Last updated 23aug16
The following were the original rationale for creating and assigning this lesson and some are still relevant, while other may be dated and need not be taken too seriously.
The author, David Parker, took a ruthlessly minimalist attitude to his Graphical User Interface (GUI) you see on the screen and interact with on on the keyboard. It does not use a mouse, or pop-up menus, let alone contextual pull-down menus, all of which are now standard. It has only one page of insructions which you need to keep handy somewhere.
Thus, Parker expects you to discover his program's versatility by experimentation and with a minimum of conveniences. You should discover more of its features and record your findings in your Journal. But that is why many (perhaps, most) students are put off by DPGraph. Others, especially the more mathematically inclined, appreciate the challenge of visualizing mathematically defined surfaces with simple, but adequate tools.
And finally, the limitations of this program is a good motivation to more modern and sophicated graphics packages, such in Mathematica. It also makes you glad that there are graphics packages which can be handled with a proper computer language.
And originally, programs had to be composed on a keyboard (well, that was after punch cards) in plain text files using only the symbols you see on the keyboard. Most still benefit from this flexibiilty even though professional programmers genrally use and Integrated Development Package (IDE), some of which can be entirely mouse operated.
So it is fortunate that DPGraph can save your work with its GUI as either a binary file, or a plain text file. The former may be published on the web for example, because it can be viewed by anyone using the DPGraph Viewer which does not require a license. The University has a license. So you can also save your work as a text file, and therefore edit it. You could even compose a new Application (app) by modifying the program of a existing .dpg app in a text editor.
So that is another purpose of this lesson, to motivate the students to learn to use a text editor, or at least how to force the ubiquitous Microsoft Word to edit and save files in plain text, with the suffix .txt. DPGraph is not even obliged to accept Rich Text (.rtf) files.
This skill will be needed in this course.
But it is appropriate to mention here that there are three acceptable ways of writing math in this course, and one unacceptable one. The best is, of course, to make your formulas look like the mathematics in the books and journals. And for this Knuth's typsetting language, TeX, and Lamport's extension, LaTeX, of which you will hear and learn much, but later.
The Second is computer math, which uses ASCII, the lower and upper case letters, numbers, and symbols on your keyboard. This is the language DPGraph insists its formulas must be composed. You'll learn that soon enough after having to debug what you write without much help from the computer.
The third is email math, which is whatever it makes itself understood, but preferably without the symbolic extension of ASCII which are part of Word or .rtf files. Technical people also use words from LaTeX to make themselves clear.

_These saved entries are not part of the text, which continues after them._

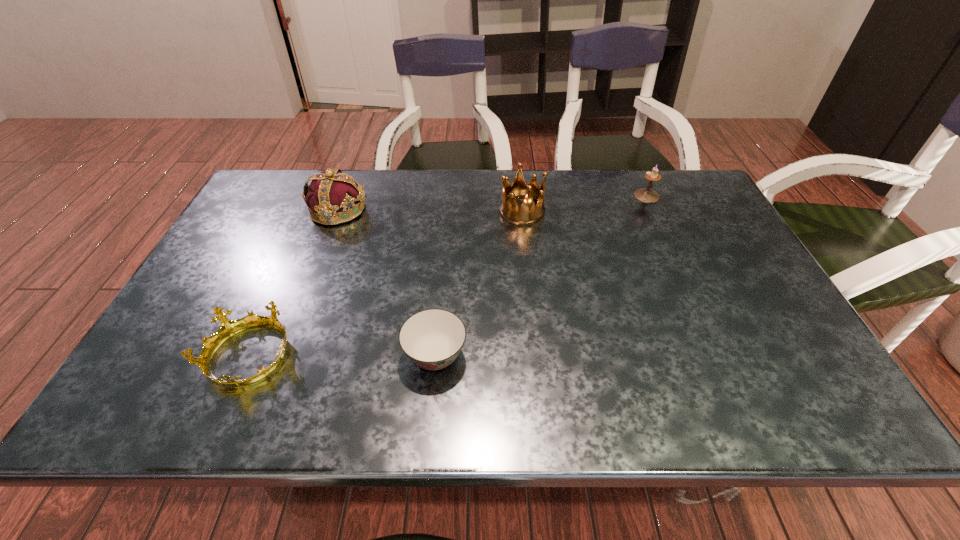 Identify which crown is the second nearest to the rightmost crown. Please provide its 2D coordinates. Your answer should be formatted as a tuple, i.e. [(x, y)], where the tuple contains the x and y coordinates of a point satisfying the conditions above.

[(228, 328)]

Locate an element on the screen. The height and width of the screenshot is (540, 960). the second closest crown to the shortest crown is located at coordinates (529, 213).

Identify the location of vacant space that satisfies the following two spatial constraints: 1. on the back side of the candle holder; 2. on the right side of the rightmost crown. The height and width of the screenshot is (540, 960). (520, 196).

Find the location of a particular element. free space that satisfies the following two spatial constraints: 1. on the back side of the candle holder; 2. on the left side of the fourth object from left to right is located at coordinates (520, 196). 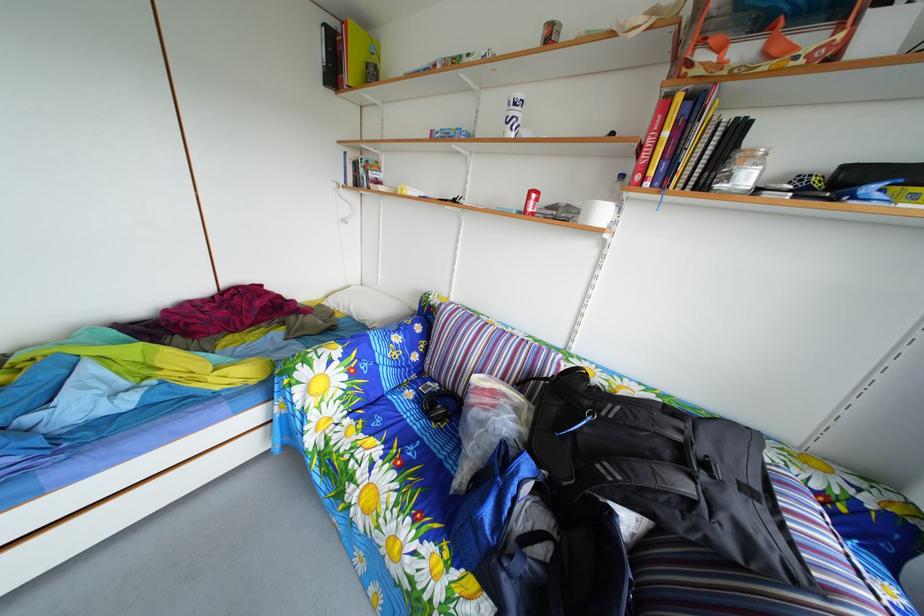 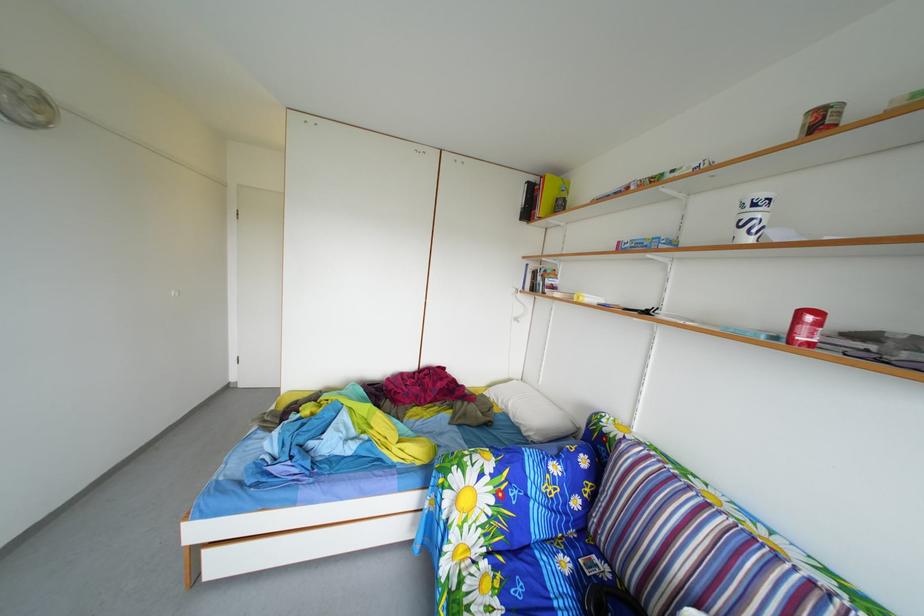 The point at (x=541, y=200) is marked in the first image. Where is the corresponding point in the second image?

(811, 321) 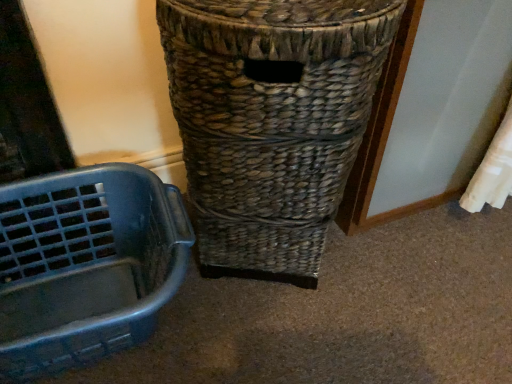 Describe the element at coordinates (86, 264) in the screenshot. Image resolution: width=512 pixels, height=384 pixels. I see `blue plastic basket at left` at that location.

At what (x,y) coordinates should I click in order to perform the action: click on blue plastic basket at left. Please return your answer as a coordinate pair (x, y). This screenshot has height=384, width=512. Looking at the image, I should click on (86, 264).

Where is `woven brown basket at center`? This screenshot has height=384, width=512. woven brown basket at center is located at coordinates (271, 121).

The height and width of the screenshot is (384, 512). Describe the element at coordinates (271, 121) in the screenshot. I see `woven brown basket at center` at that location.

Identify the location of blue plastic basket at left. The width and height of the screenshot is (512, 384). (86, 264).

Based on their positions, is blue plastic basket at left located to the left or right of woven brown basket at center?

From the image, it's evident that blue plastic basket at left is to the left of woven brown basket at center.

Between blue plastic basket at left and woven brown basket at center, which one is positioned in front?

woven brown basket at center is more forward.

Between point (120, 243) and point (201, 179), which one is positioned in front?

The point (201, 179) is closer.

In the scene shown: From the image's perspective, would you say blue plastic basket at left is shown under woven brown basket at center?

Yes, from the image's perspective, blue plastic basket at left is below woven brown basket at center.

From a real-world perspective, does blue plastic basket at left stand above woven brown basket at center?

Incorrect, from a real-world perspective, blue plastic basket at left is lower than woven brown basket at center.

In terms of width, does blue plastic basket at left look wider or thinner when compared to woven brown basket at center?

blue plastic basket at left is thinner than woven brown basket at center.

Considering the sizes of objects blue plastic basket at left and woven brown basket at center in the image provided, who is taller, blue plastic basket at left or woven brown basket at center?

Standing taller between the two is woven brown basket at center.

From the picture: Based on their sizes in the image, would you say blue plastic basket at left is bigger or smaller than woven brown basket at center?

Considering their sizes, blue plastic basket at left takes up less space than woven brown basket at center.

Do you think blue plastic basket at left is within woven brown basket at center, or outside of it?

blue plastic basket at left is outside woven brown basket at center.

From the picture: Does blue plastic basket at left touch woven brown basket at center?

There is a gap between blue plastic basket at left and woven brown basket at center.

Could you tell me if blue plastic basket at left is facing woven brown basket at center?

No.

Looking at this image, measure the distance between blue plastic basket at left and woven brown basket at center.

They are 10.59 inches apart.

At what (x,y) coordinates should I click in order to perform the action: click on waste container in front of the blue plastic basket at left. Please return your answer as a coordinate pair (x, y). The image size is (512, 384). Looking at the image, I should click on (271, 121).

Considering the relative positions of woven brown basket at center and blue plastic basket at left in the image provided, is woven brown basket at center to the left or to the right of blue plastic basket at left?

Based on their positions, woven brown basket at center is located to the right of blue plastic basket at left.

Considering the positions of objects woven brown basket at center and blue plastic basket at left in the image provided, who is in front, woven brown basket at center or blue plastic basket at left?

Positioned in front is woven brown basket at center.

Which is in front, point (258, 71) or point (1, 200)?

The point (258, 71) is in front.

From the image's perspective, is woven brown basket at center located beneath blue plastic basket at left?

No, from the image's perspective, woven brown basket at center is not beneath blue plastic basket at left.

In the scene shown: From a real-world perspective, which is physically above, woven brown basket at center or blue plastic basket at left?

woven brown basket at center, from a real-world perspective.

Is woven brown basket at center wider than blue plastic basket at left?

Yes.

Between woven brown basket at center and blue plastic basket at left, which one has less height?

Standing shorter between the two is blue plastic basket at left.

Based on their sizes in the image, would you say woven brown basket at center is bigger or smaller than blue plastic basket at left?

Clearly, woven brown basket at center is larger in size than blue plastic basket at left.

Is blue plastic basket at left surrounded by woven brown basket at center?

Definitely not — blue plastic basket at left is not inside woven brown basket at center.

Looking at this image, is woven brown basket at center placed right next to blue plastic basket at left?

No.

Does woven brown basket at center turn towards blue plastic basket at left?

No, woven brown basket at center is not oriented towards blue plastic basket at left.

How far apart are woven brown basket at center and blue plastic basket at left?

10.59 inches.

Where is `waste container in front of the blue plastic basket at left`? This screenshot has height=384, width=512. waste container in front of the blue plastic basket at left is located at coordinates [271, 121].

Where is `basket container lying below the woven brown basket at center (from the image's perspective)`? The image size is (512, 384). basket container lying below the woven brown basket at center (from the image's perspective) is located at coordinates coord(86,264).

I want to click on waste container in front of the blue plastic basket at left, so point(271,121). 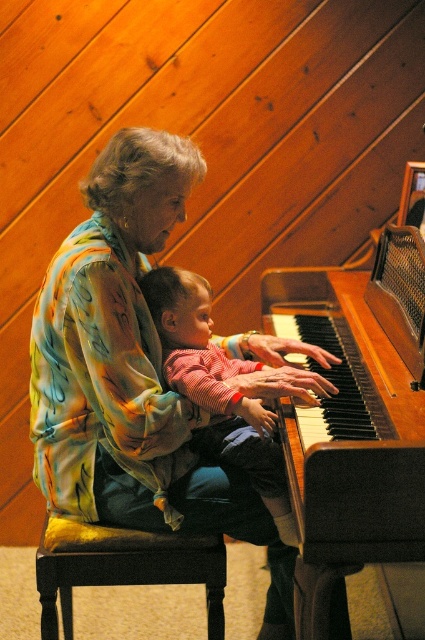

Forbidden is a text which uses the extensed alphabets and symbols common in .rtf, .docx, etc texts. There's nothing intrinsically wrong with using these, exept that therea are still programming languages and applications that cannot digest them, and will probably crash if you insist.
At one place the word "chrome" is used in its origianal sense in computing. It refers to the items around the four edges of a desktop or a window. It no more refers to Google's popular browser than the word "bug" and "debug" refers to the phone abb Weatherbug.
I also used the > notation to describe a sequence of mouse clicks to get from here to there. (Mostly) what comes between consecutive > symbols is what is written on the label of the button, menu, or whatever, you need to select with the mouse. Sometimes, if the label, or even just its unambiguous first couple of words, is still ambiguous, one writes more elaborate descriptions of that step.
This technique avoids the totally infuriating use of unsequential and common English which we all love to hate, such as "do this, but only after you have done that, and before this, which is what you want".